A few months later, Checkfree acquired Servantis, throwing the company's relationship to MasterBanking back into question.

As former MasterCard officials describe it, Checkfree has wholly subsumed MasterBanking, reducing the card association's role to that of a marketer.

"There was a lot of jockeying between Checkfree and MasterCard over who would play what role," recalled one former official.

As a result, "MasterCard has basically disappeared from the map. They have little or no role other than doing some marketing brochures. The value-add provider is Checkfree, and Checkfree is basically out for itself."

Ms. Conforti of MasterCard described the relationship with Checkfree differently: "They're still a large user of our remote banking.
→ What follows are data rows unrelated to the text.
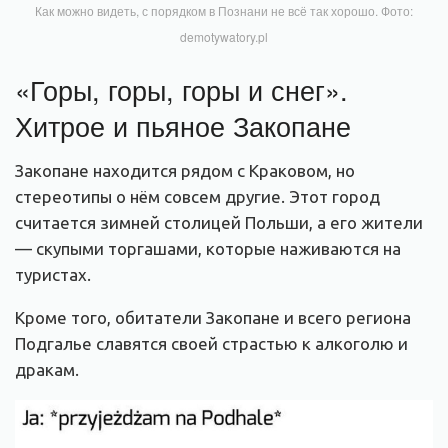
Как можно видеть, с порядком в Познани не всё так хорошо. Фото:
demotywatory.pl
«Горы, горы, горы и снег».
Хитрое и пьяное Закопане
Закопане находится рядом с Краковом, но
стереотипы о нём совсем другие. Этот город
считается зимней столицей Польши, а его жители
— скупыми торгашами, которые наживаются на
туристах.
Кроме того, обитатели Закопане и всего региона
Подгалье славятся своей страстью к алкоголю и
дракам.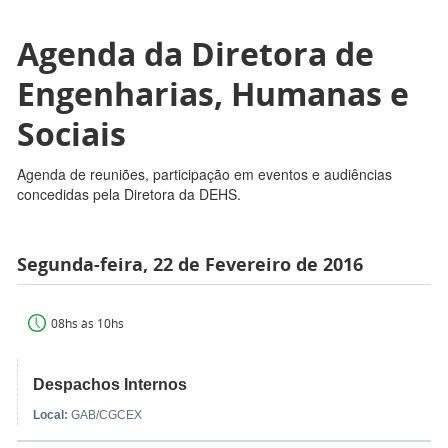
Agenda da Diretora de
Engenharias, Humanas e
Sociais
Agenda de reuniões, participação em eventos e audiências
concedidas pela Diretora da DEHS.
Segunda-feira, 22 de Fevereiro de 2016
08hs às 10hs
Despachos Internos
Local:
GAB/CGCEX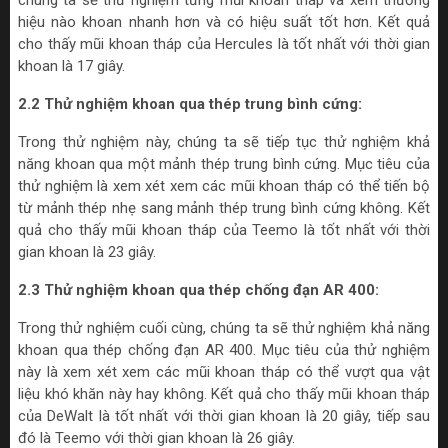
hiệu nào khoan nhanh hơn và có hiệu suất tốt hơn. Kết quả
cho thấy mũi khoan tháp của Hercules là tốt nhất với thời gian
khoan là 17 giây.
2.2 Thử nghiệm khoan qua thép trung bình cứng:
Trong thử nghiệm này, chúng ta sẽ tiếp tục thử nghiệm khả
năng khoan qua một mảnh thép trung bình cứng. Mục tiêu của
thử nghiệm là xem xét xem các mũi khoan tháp có thể tiến bộ
từ mảnh thép nhẹ sang mảnh thép trung bình cứng không. Kết
quả cho thấy mũi khoan tháp của Teemo là tốt nhất với thời
gian khoan là 23 giây.
2.3 Thử nghiệm khoan qua thép chống đạn AR 400:
Trong thử nghiệm cuối cùng, chúng ta sẽ thử nghiệm khả năng
khoan qua thép chống đạn AR 400. Mục tiêu của thử nghiệm
này là xem xét xem các mũi khoan tháp có thể vượt qua vật
liệu khó khăn này hay không. Kết quả cho thấy mũi khoan tháp
của DeWalt là tốt nhất với thời gian khoan là 20 giây, tiếp sau
đó là Teemo với thời gian khoan là 26 giây.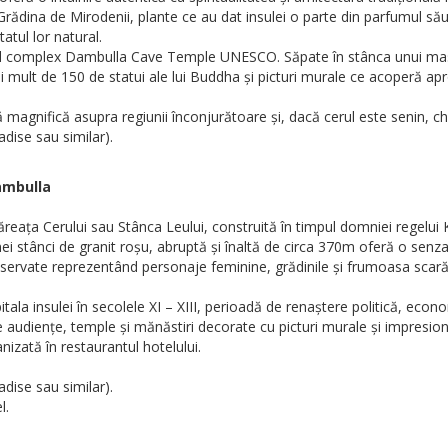
ădina de Mirodenii, plante ce au dat insulei o parte din parfumul său 
atul lor natural.
l complex Dambulla Cave Temple UNESCO. Săpate în stânca unui masiv 
 mult de 150 de statui ale lui Buddha și picturi murale ce acoperă apr
agnifică asupra regiunii înconjurătoare și, dacă cerul este senin, chia
dise sau similar).
ambulla
tăreața Cerului sau Stânca Leului, construită în timpul domniei regelui
 unei stânci de granit roșu, abruptă și înaltă de circa 370m oferă o sen
nservate reprezentând personaje feminine, grădinile și frumoasa scară c
 insulei în secolele XI – XIII, perioadă de renaștere politică, economi
de audiențe, temple și mănăstiri decorate cu picturi murale și impresion
nizată în restaurantul hotelului.
dise sau similar).
l.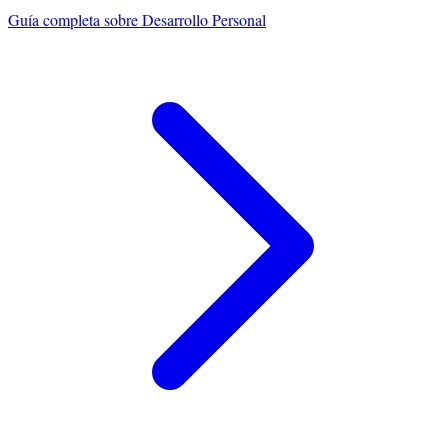
Guía completa sobre
Desarrollo Personal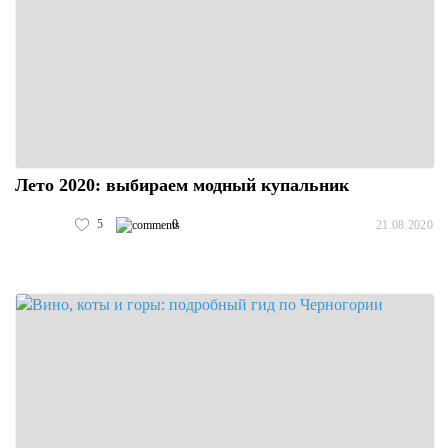
Лето 2020: выбираем модный купальник
5
0
21.08.2020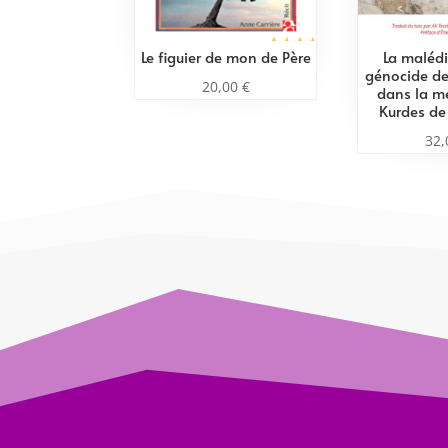
Le figuier de mon de Père
La malédi
génocide d
20,00
€
dans la m
Kurdes de
32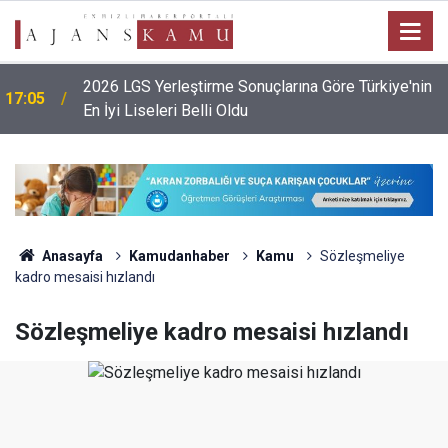
2026 LGS Yerleştirme Sonuçlarına Göre Türkiye'nin
17:05
En İyi Liseleri Belli Oldu
Anasayfa
Kamudanhaber
Kamu
Sözleşmeliye
kadro mesaisi hızlandı
Sözleşmeliye kadro mesaisi hızlandı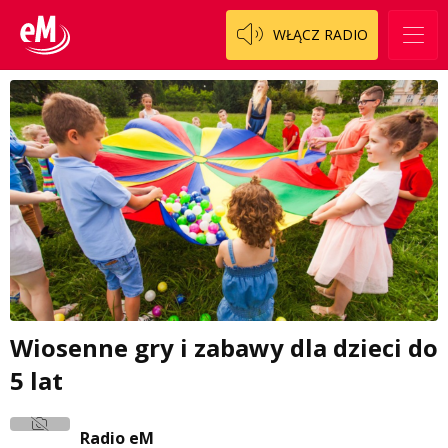
WŁĄCZ RADIO
Wiosenne gry i zabawy dla dzieci do
5 lat
Radio eM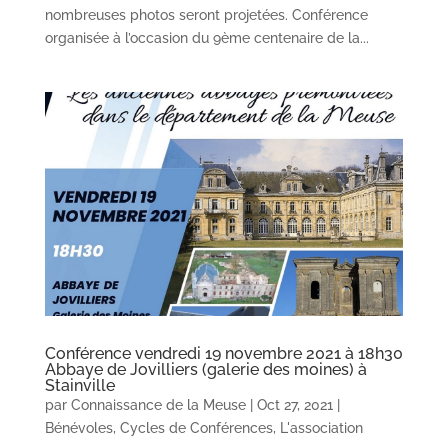
nombreuses photos seront projetées. Conférence
organisée à l’occasion du 9ème centenaire de la...
Conférence vendredi 19 novembre 2021 à 18h30
Abbaye de Jovilliers (galerie des moines) à
Stainville
par
Connaissance de la Meuse
|
Oct 27, 2021
|
Bénévoles
,
Cycles de Conférences
,
L'association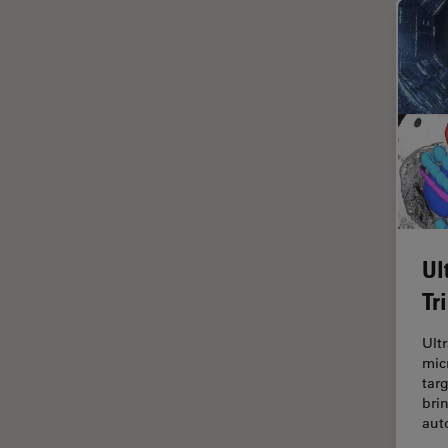
インペリアル・カレッジ・ロン
Cleanliness Analysis Systems
ドンイメージングハブ
DM IL LED
ウイルス学
DM ILM
ウルトラミクロトーム
DM1000
エルゴノミクス
DM1000 LED
エレクトロニクスおよび半導体
DM4 B & DM6 B
産業
DM4 M
エレクトロニクスのための断面
解析
Ul
DM4 P, DM750 P & Visoria P
オックスフォード・センター・
Tr
DM500
オブ・エクセレンス
DM6 FS
Ult
オルガノイド＋3D細胞培養
mic
DM6 M LIBS
カメラ
tar
bri
DM750
がん研究
au
DM750 M
クライオSEM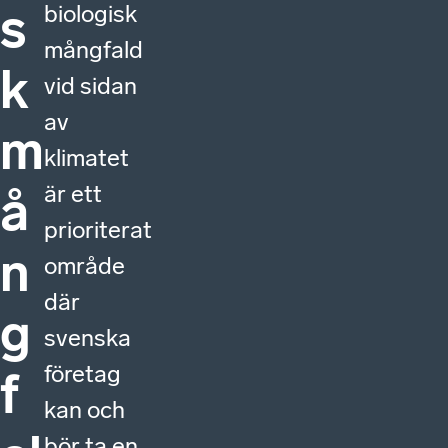
s
biologisk
mångfald
k
vid sidan
av
m
klimatet
är ett
å
prioriterat
n
område
där
g
svenska
företag
f
kan och
bör ta en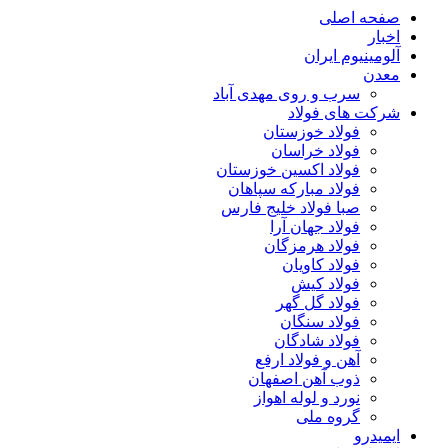
صفحه اصلی
اخبار
آلومینیوم ایران
معدن
سرب و روی مهدی آباد
شرکت های فولاد
فولاد خوزستان
فولاد خراسان
فولاد اکسین خوزستان
فولاد مبارکه سپاهان
صبا فولاد خلیج فارس
فولاد جهان آرا
فولاد هرمزگان
فولاد کاویان
فولاد کیش
فولاد گل گهر
فولاد سنگان
فولاد شادگان
آهن و فولاد ارفع
ذوب آهن اصفهان
نورد و لوله اهواز
گروه ملی
ایمیدرو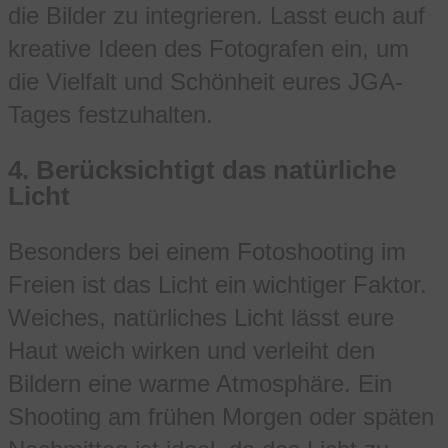
die Bilder zu integrieren. Lasst euch auf
kreative Ideen des Fotografen ein, um
die Vielfalt und Schönheit eures JGA-
Tages festzuhalten.
4.
Berücksichtigt das natürliche
Licht
Besonders bei einem Fotoshooting im
Freien ist das Licht ein wichtiger Faktor.
Weiches, natürliches Licht lässt eure
Haut weich wirken und verleiht den
Bildern eine warme Atmosphäre. Ein
Shooting am frühen Morgen oder späten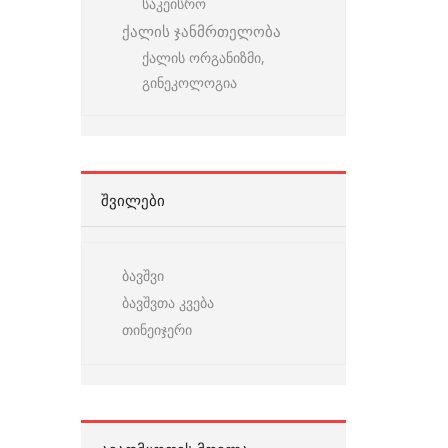
საკეისრო
ქალის ჯანმრთელობა
ქალის ორგანიზმი,
გინეკოლოგია
ᲨᲕᲘᲚᲔᲑᲘ
ბავშვი
ბავშვთა კვება
თინეიჯერი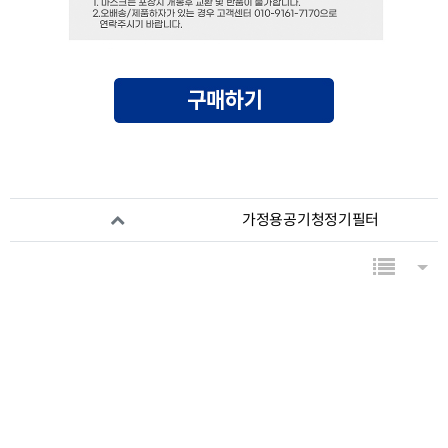
관련자료
가정용공기청정기필터
목록
게시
We agreed mutually to let our members use Checkfree or any other remote banking providers."

Matthew S. Lewis, a spokesman for Checkfree, said his company's relationship with MasterCard "has evolved pretty substantially" and is now centered on providing support for the Remittance Processing Service.

"We clearly don't have the MasterBanking agreement in place as it was originally conceived, but this segment is evolving on a regular basis," Mr. Lewis said. "This is an example of how two companies that are in it for the long haul are adapting."

In March, MasterCard made a last-ditch attempt to resuscitate the program, announcing that MasterBanking was being merged with its U.S. debit services and RPS.

Ms. Conforti of MasterCard characterized the move as a response to what the market was demanding. She emphasized the strength and growth of RPS, which has processed 43 million transactions since 1987.

"For a long time we have really focused on providing our members with whatever home banking and bill payment they wanted," she said. "In the past year, we have heard a lot from members that they wanted to be able to offer multiple solutions for the consumers."

While MasterBanking may have withered, Visa Interactive has flourished, signing around 100 banks and often being mentioned in the same breath as Checkfree and Intuit Services Corp. (which is soon to be acquired by Checkfree) as a leader in remote banking.

Another bank-backed entity, the Integrion consortium organized by International Business Machines Corp., is due on the scene next year.

"From our perspective, we continue to develop our strategy and deliver to that, which is to expand our product offering and to continue to enable the membership to move forward," said Mr. Schellhorn of Visa Interactive.

While Visa may lead on that front, observers of the turbulent home banking scene say MasterCard's Remittance Processing Service is ahead of Visa's E-Pay.

"MasterCard's idea was that they were going to replicate their combative nature in home banking as in credit cards, but MasterCard never got it fully together, and Visa just sort of did theirs by acquiring U.S. Order," said David E. Weisman, director of money and technology strategies at Forrester Research in Cambridge, Mass.

"Neither one of the companies ever gave it the stature and level of importance it deserved," he said. "MasterBanking faded away slowly, became invisible, just ceased to matter. Visa put some innovation, some effort in, and that's what's keeping them afloat."

One thing MasterBanking did prove was that banks did not want another company's moniker in front of their home banking customers. Though MasterCard's logo was considerably smaller than those of its partner banks, exclusive "bank branding" has become more desirable.

"We found very quickly that (financial institutions) chose to brand it with their own name, and this is a very good choice," said Ms. Conforti of MasterCard.

Even so, the evaporation of MasterBanking - with but a whimper - has left some people in the industry curious.

"I don't know what happened to it - it just kind of fizzled out," said Tom Dittrick, vice president of marketing for Home Financial Network Inc., a home banking software company in Westport, Conn. "All of a sudden you never hear about it, and I don't know why."